◆ **What is required**:
Copy out every line of the records where the string "FPVLOG" occurs.

*** Material for the task ***

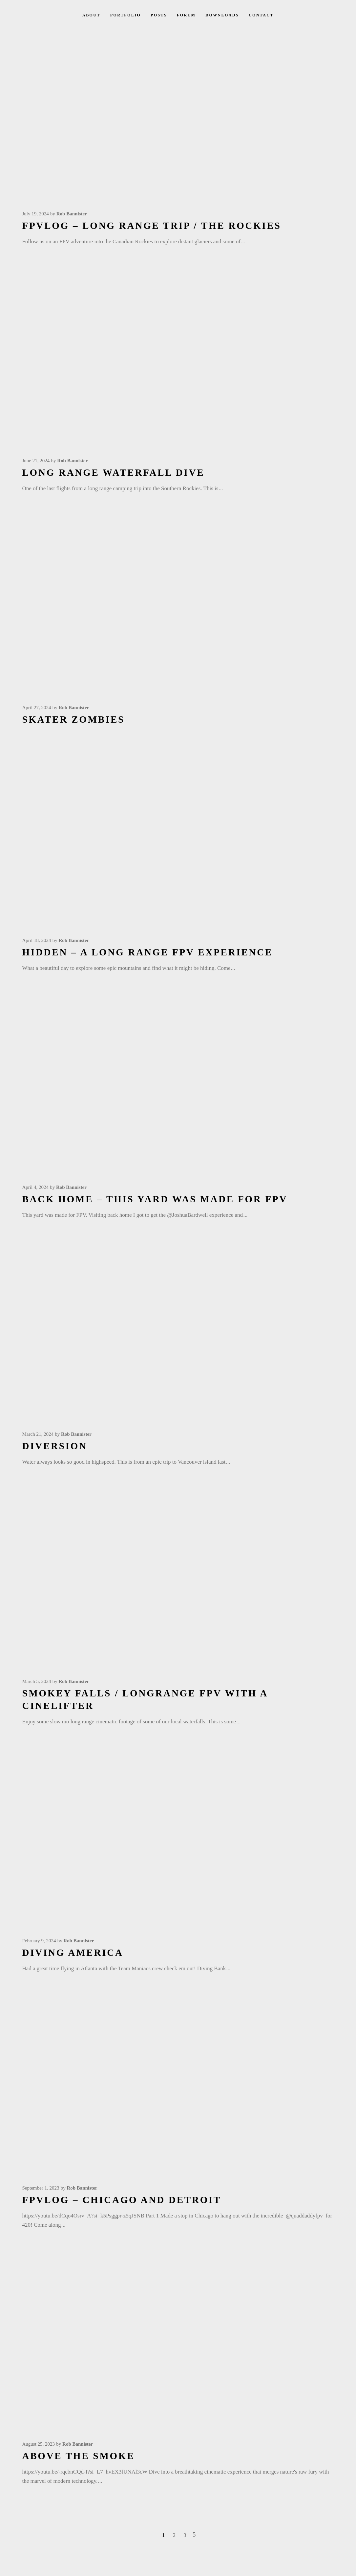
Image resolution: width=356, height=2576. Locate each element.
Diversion (54, 1446)
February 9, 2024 (39, 1940)
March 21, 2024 (37, 1434)
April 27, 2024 (36, 707)
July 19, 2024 (35, 213)
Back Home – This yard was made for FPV (155, 1199)
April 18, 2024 (36, 940)
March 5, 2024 (36, 1681)
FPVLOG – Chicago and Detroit (121, 2199)
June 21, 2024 (36, 460)
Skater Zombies (73, 719)
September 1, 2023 (40, 2188)
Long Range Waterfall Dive (113, 472)
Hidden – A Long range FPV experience (147, 952)
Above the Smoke (78, 2456)
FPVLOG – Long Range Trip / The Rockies (151, 225)
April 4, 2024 (35, 1187)
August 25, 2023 (38, 2444)
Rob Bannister (71, 213)
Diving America (72, 1952)
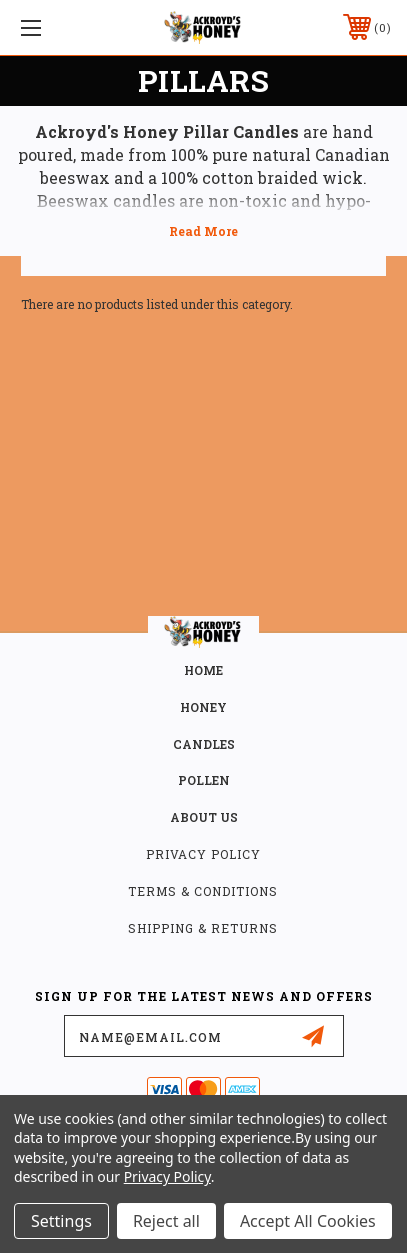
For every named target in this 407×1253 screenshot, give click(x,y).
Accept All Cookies (308, 1221)
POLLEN (204, 780)
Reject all (166, 1221)
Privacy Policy (203, 854)
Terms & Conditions (203, 891)
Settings (61, 1221)
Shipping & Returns (203, 928)
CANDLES (204, 744)
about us (204, 817)
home (203, 670)
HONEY (203, 707)
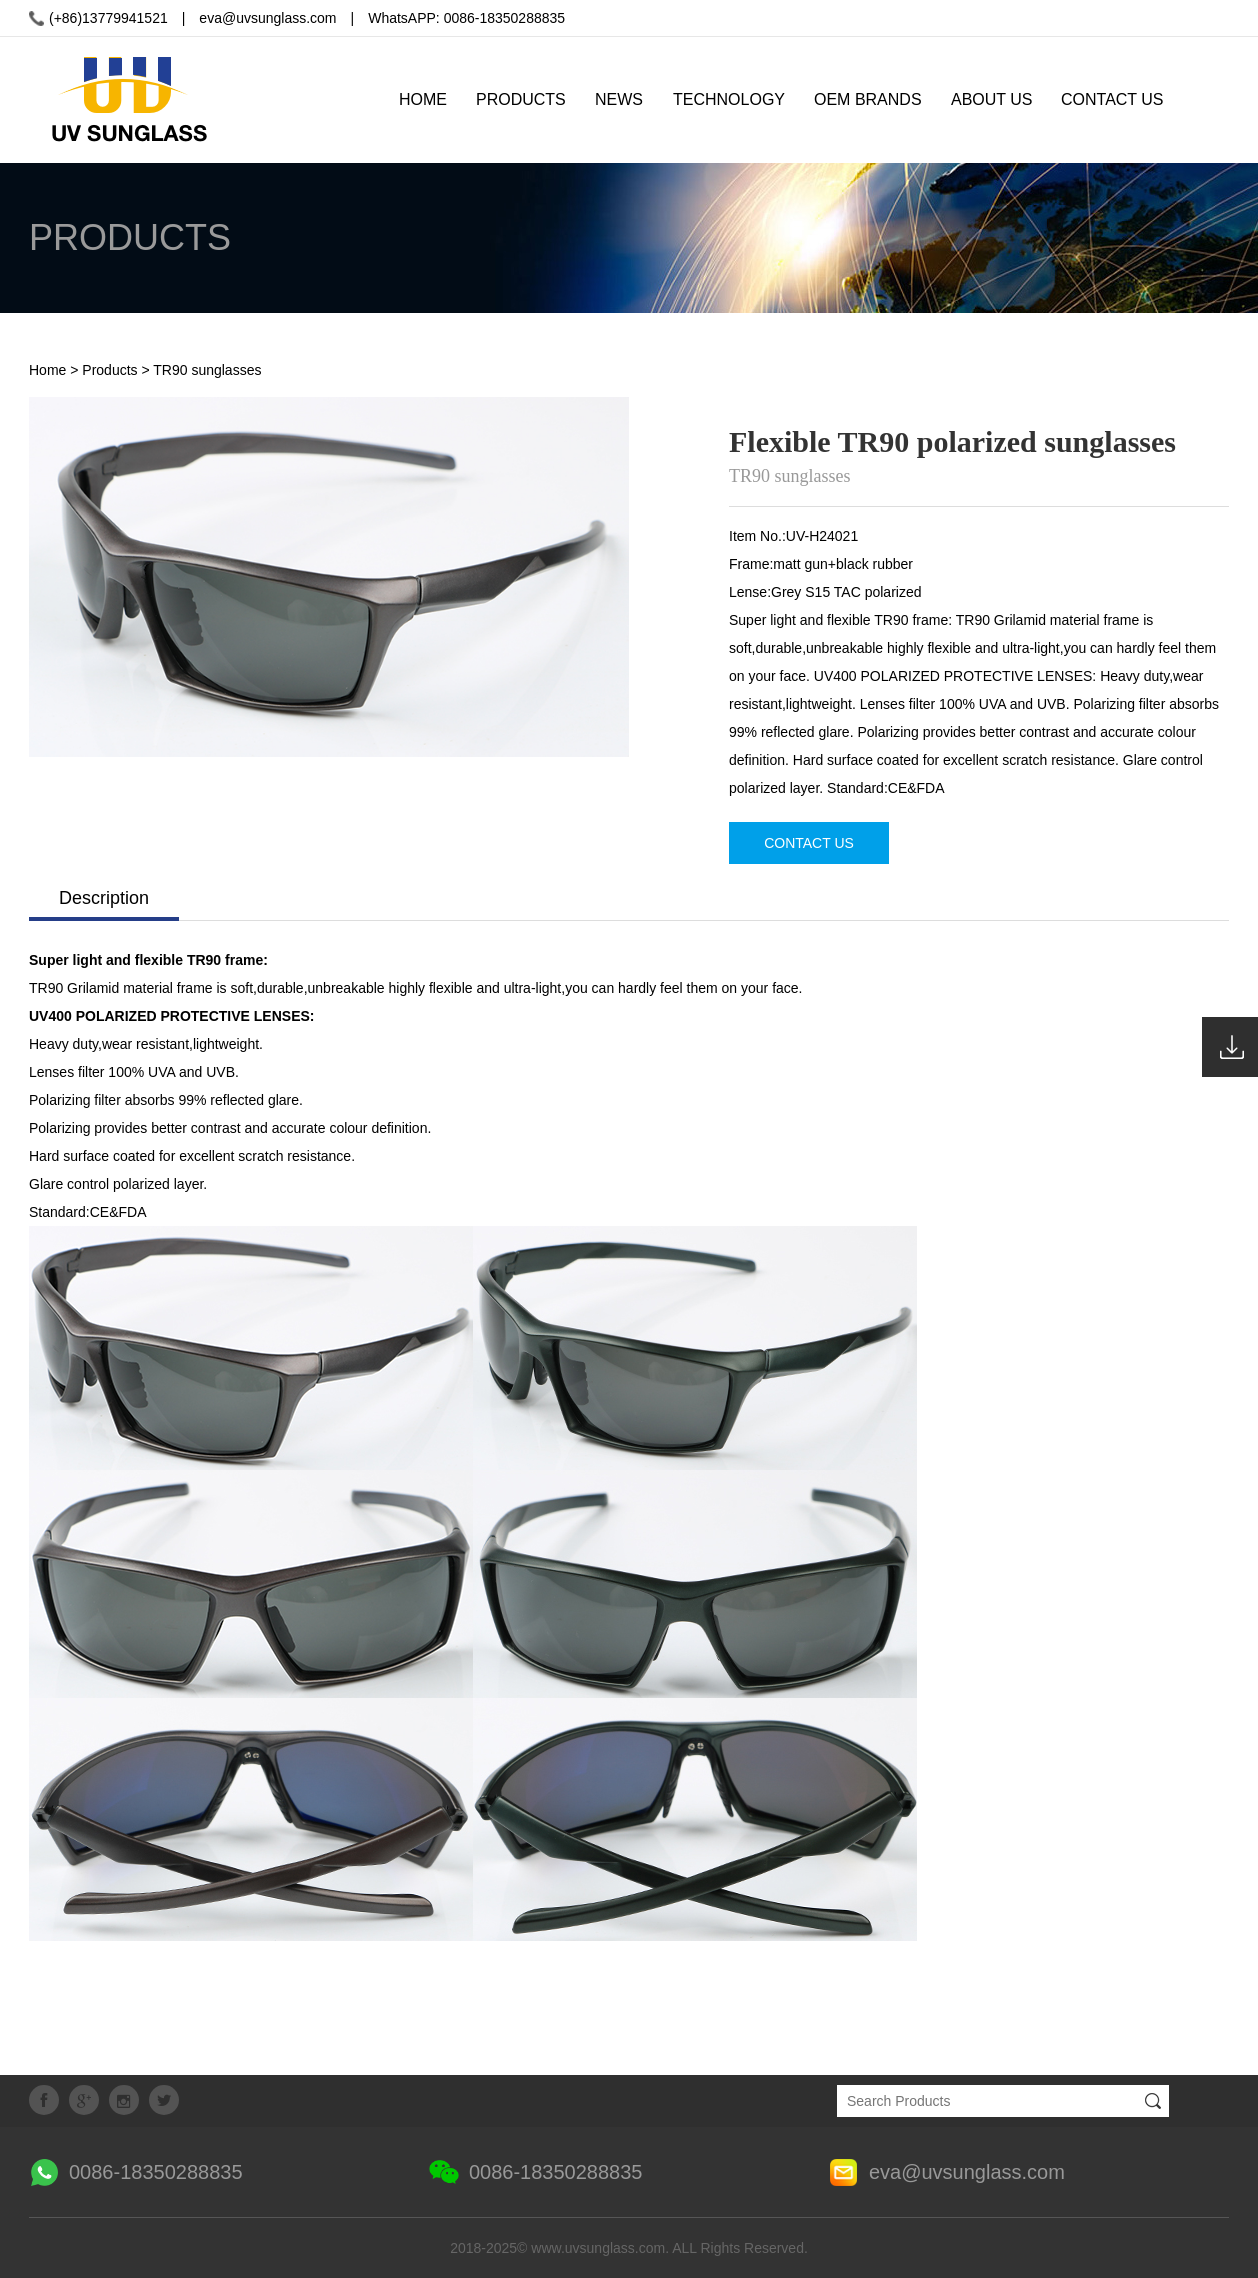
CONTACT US (1112, 99)
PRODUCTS (521, 99)
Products (109, 370)
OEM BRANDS (868, 99)
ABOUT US (992, 99)
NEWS (619, 99)
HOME (423, 99)
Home (47, 370)
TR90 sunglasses (207, 370)
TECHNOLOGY (729, 99)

*** End of Material for the task ***

◆ **Result below**:
FPVLOG – Chicago and Detroit (121, 2199)
FPVLOG – Long Range Trip / The Rockies (151, 225)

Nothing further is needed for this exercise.